··· RECORDS FOR THE TASK ···

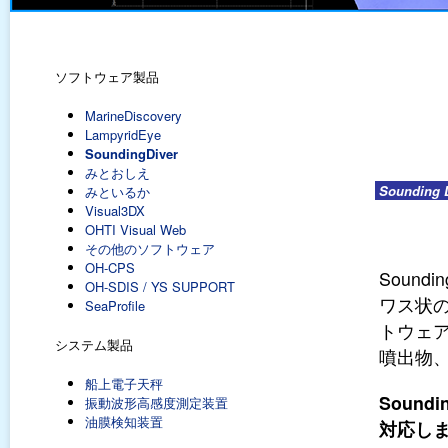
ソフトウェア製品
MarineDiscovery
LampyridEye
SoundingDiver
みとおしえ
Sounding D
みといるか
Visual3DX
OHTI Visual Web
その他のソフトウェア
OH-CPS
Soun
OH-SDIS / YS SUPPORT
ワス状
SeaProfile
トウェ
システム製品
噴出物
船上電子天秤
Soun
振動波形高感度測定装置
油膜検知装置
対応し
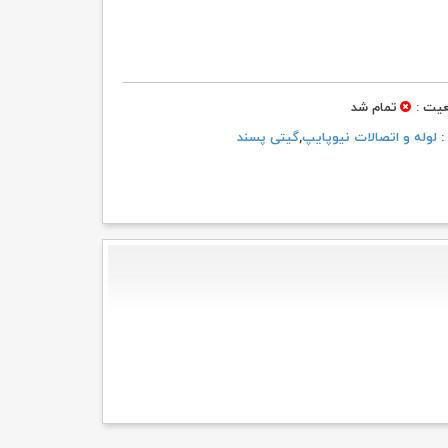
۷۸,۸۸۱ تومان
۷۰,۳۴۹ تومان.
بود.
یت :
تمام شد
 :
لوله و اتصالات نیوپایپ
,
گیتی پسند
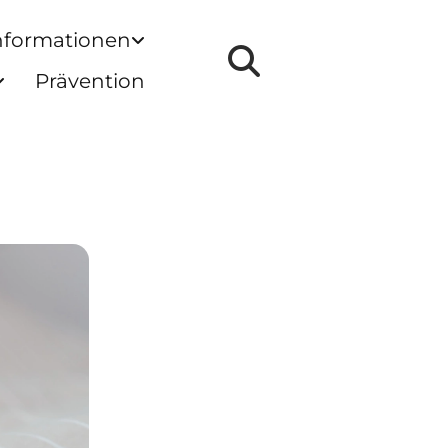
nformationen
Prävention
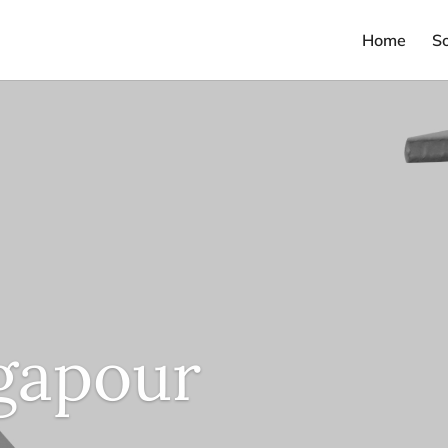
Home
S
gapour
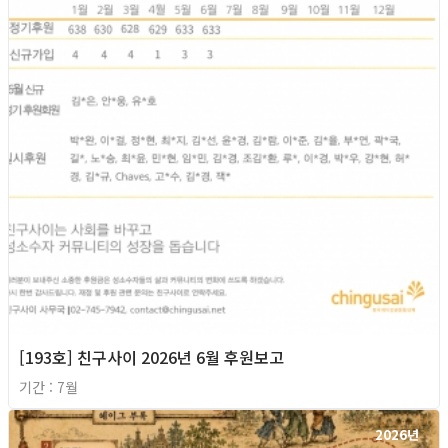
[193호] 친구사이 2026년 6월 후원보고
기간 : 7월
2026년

···
··· RECORDS FOR THE TASK ···

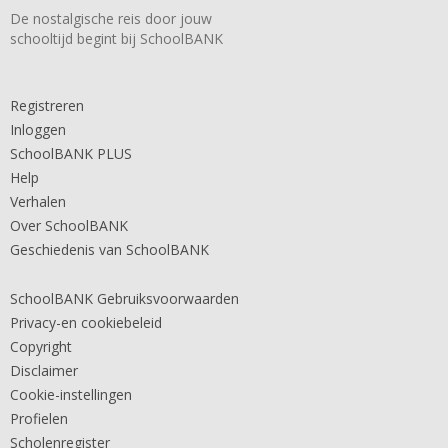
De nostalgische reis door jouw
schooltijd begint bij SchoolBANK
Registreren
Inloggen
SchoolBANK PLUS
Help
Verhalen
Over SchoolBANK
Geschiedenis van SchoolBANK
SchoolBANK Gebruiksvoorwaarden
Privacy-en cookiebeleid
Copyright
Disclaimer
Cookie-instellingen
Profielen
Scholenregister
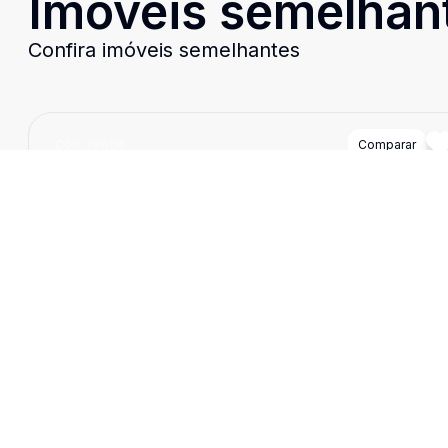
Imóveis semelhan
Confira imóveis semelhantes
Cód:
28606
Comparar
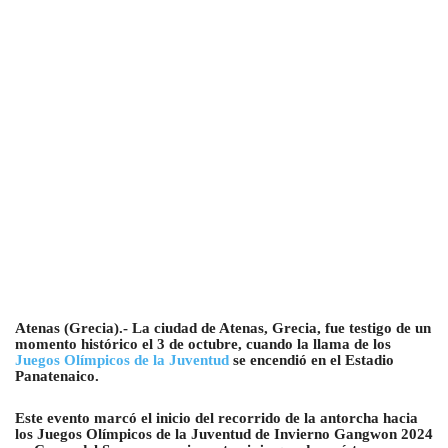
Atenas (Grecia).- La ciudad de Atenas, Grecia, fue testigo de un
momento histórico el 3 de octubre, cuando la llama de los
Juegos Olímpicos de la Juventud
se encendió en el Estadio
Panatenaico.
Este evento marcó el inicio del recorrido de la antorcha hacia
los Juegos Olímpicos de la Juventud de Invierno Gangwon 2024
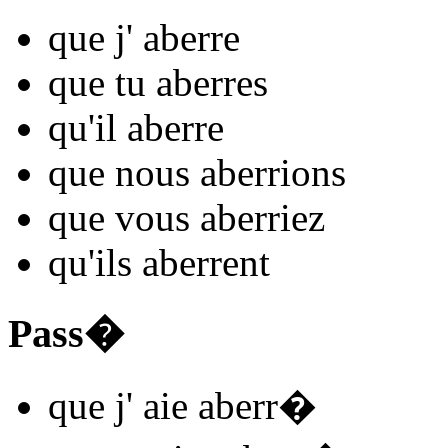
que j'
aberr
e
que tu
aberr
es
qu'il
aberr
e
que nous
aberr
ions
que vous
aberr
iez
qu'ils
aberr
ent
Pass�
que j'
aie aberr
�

···
··· RECORDS FOR THE TASK ···

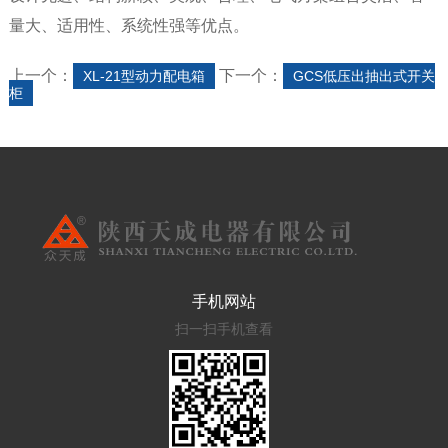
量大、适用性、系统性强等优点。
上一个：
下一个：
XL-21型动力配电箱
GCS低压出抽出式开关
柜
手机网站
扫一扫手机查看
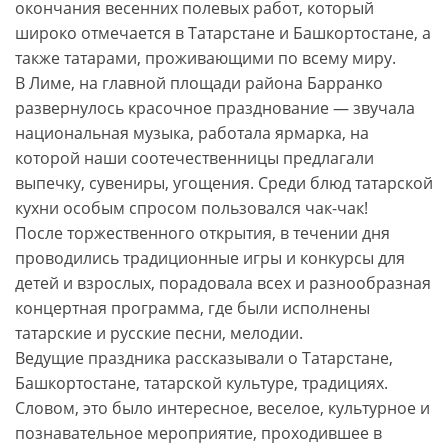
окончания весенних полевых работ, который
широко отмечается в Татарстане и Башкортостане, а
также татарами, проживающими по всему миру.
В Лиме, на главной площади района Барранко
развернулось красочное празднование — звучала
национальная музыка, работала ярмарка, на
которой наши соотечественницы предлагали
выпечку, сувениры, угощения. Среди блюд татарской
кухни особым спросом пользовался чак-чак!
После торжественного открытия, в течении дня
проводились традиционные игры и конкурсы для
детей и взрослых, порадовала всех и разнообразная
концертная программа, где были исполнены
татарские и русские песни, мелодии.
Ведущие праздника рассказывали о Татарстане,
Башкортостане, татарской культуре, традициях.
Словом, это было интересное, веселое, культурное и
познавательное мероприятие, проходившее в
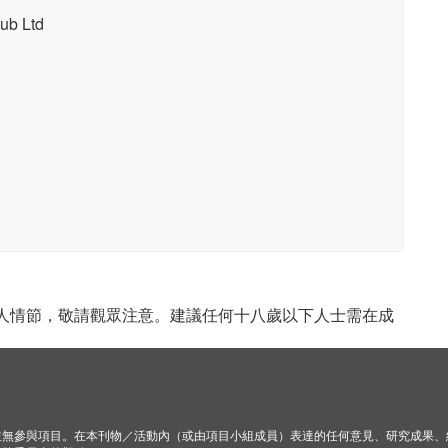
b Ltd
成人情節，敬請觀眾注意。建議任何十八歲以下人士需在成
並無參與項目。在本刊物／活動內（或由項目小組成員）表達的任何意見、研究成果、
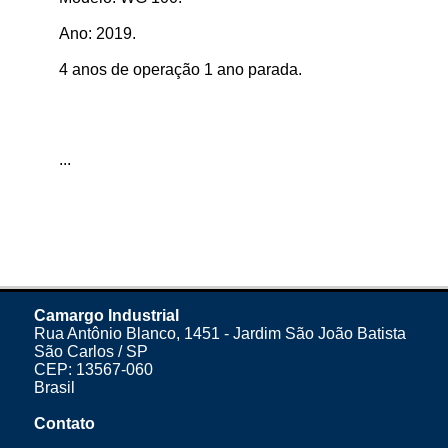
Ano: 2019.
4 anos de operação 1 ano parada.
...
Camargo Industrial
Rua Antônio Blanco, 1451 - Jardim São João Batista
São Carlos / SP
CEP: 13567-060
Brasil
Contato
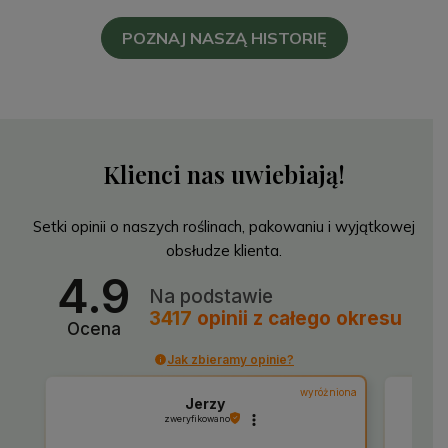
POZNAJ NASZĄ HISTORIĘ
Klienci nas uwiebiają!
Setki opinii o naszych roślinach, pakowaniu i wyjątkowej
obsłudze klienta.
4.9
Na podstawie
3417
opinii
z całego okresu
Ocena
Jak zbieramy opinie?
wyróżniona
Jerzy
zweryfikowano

···

● **PROBLEM REQUIREMENTS**
Filtering the entries above by the word "Juegos", copy each line that matches.

● **WRITTEN SOLUTION**
Juegos Olímpicos de la Juventud
los Juegos Olímpicos de la Juventud de Invierno Gangwon 2024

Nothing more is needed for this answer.